The narrative was always thin. The 2021 Hafnium Exchange compromise showed Chinese state-aligned operators willing to move from quiet collection to mass exploitation when the operational moment demanded it. The 2021 Colonial Pipeline incident, although criminal rather than state-aligned, demonstrated that the gap between capability to disrupt and willingness to disrupt could close in days. The 2025 development is that nation-state actors are now demonstrating both the capability and the willingness simultaneously, in named campaigns, against UK targets.

Two things changed this year.

First, Iran moved into operational disruption. Following the regional crisis, Iranian-aligned actors began conducting active operations against organisations they had previously only mapped. The NCSC's assessment is careful about what it calls "highly likely" but it is not careful about whether it is happening; it is.

Second, China moved into named attribution. The Salt Typhoon advisory does what UK government rarely does — it names three specific commercial entities in a specific jurisdiction as participants in an espionage campaign. That kind of attribution carries diplomatic weight that careful avoidance of attribution previously did not.

Both shifts mean the prepositioning narrative is no longer sufficient. The relationships are operational now.

The 204 number, in context

The headline from NCSC's annual review period (September 2024 to August 2025) is that there were 204 nationally significant cyber incidents — up from 89 the year before. Four incidents per week, on average, each one significant enough to be tracked by the national authority.

The reflexive interpretation is that detection has improved. This is partly true. The interpretation that should bother more boards is that the increase reflects an actual increase in adversary tempo. NCSC explicitly attributes part of the rise to state-aligned activity, with eighteen of the 204 incidents classified as "highly significant" (Category 2) — up from twelve the year before.

The Category 2 count is the more important number. These are incidents with serious impact on central government, essential services, a large proportion of the population, or the UK economy. Eighteen of them in a year is a different operating environment from twelve.

What this means for UK boards

A few practical implications.

The threat surface has widened. State-aligned actors targeting CNI now means more sectors are in scope than before. Healthcare, water, transport, finance, and increasingly the supply chains underneath them are all credible targets. Sectoral boards that have historically assumed they were beneath state-aligned interest should re-examine that assumption.

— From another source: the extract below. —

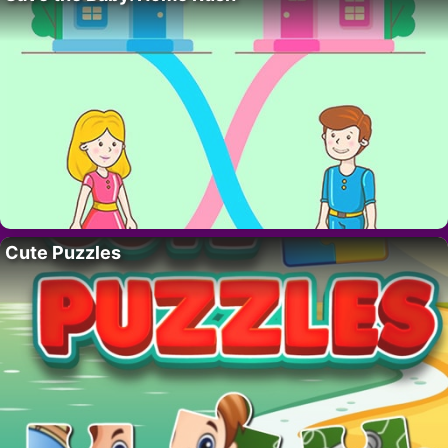
Cute Puzzles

Attribution carries new weight. When NCSC names a company in Beijing, the diplomatic and legal context shifts. Firms in regulated sectors should expect that public attribution events become reference points — for sanctions, for procurement decisions, for supplier risk assessments. Knowing which providers in your supply chain have any commercial relationship with named entities is no longer a hypothetical exercise.

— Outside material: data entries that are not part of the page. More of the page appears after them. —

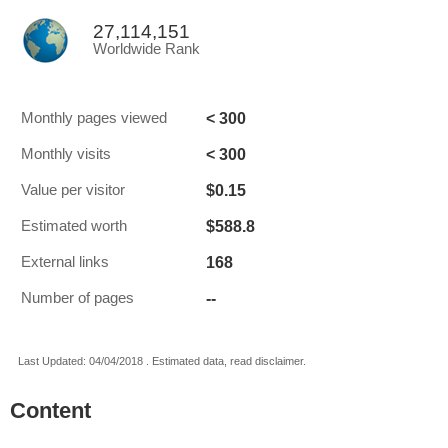
27,114,151
Worldwide Rank
< 300
Monthly pages viewed
< 300
Monthly visits
$0.15
Value per visitor
$588.8
Estimated worth
168
External links
--
Number of pages
Last Updated: 04/04/2018 . Estimated data, read disclaimer.
Content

Disruption is now a credible mode, not just espionage. The Iranian operational shift means UK firms need to plan for outage, data loss, and service degradation from a state-aligned source — not just intelligence collection. The threat model gets bigger.

For boards

The two questions worth asking the executive team this quarter:

What does our exposure to state-aligned cyber activity actually look like — not in the abstract, but mapped to our sector, our supply chain, and our customer base? Most firms have not done this work. The answer is usually less alarming than first feared and more specific than expected.

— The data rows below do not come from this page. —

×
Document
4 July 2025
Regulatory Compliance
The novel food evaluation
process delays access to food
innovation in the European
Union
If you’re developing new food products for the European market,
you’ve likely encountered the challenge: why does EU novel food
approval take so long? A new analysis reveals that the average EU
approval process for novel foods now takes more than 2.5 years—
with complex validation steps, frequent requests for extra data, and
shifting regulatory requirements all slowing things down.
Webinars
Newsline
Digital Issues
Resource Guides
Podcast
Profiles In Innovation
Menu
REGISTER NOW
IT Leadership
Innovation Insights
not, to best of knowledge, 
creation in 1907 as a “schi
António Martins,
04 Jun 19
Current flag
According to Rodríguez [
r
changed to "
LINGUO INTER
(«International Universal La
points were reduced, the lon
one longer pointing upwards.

If a major UK sector were publicly disrupted by state-aligned activity tomorrow, what is our plan for the next forty-eight hours? Communications, regulatory notifications, customer messaging, supply chain calls. Most firms have an incident response plan. Few have a state-aligned incident response plan, and the differences matter — particularly around government liaison and the speed of public attribution.

The closing observation

The polite phase of state-aligned cyber activity against the West is over. We are in the active phase. NCSC has been telling us this for some months now, in language that is unusually direct for a national authority. The point of paying attention to direct language from NCSC is so that boards do not have to learn the same lesson by being in the next public incident.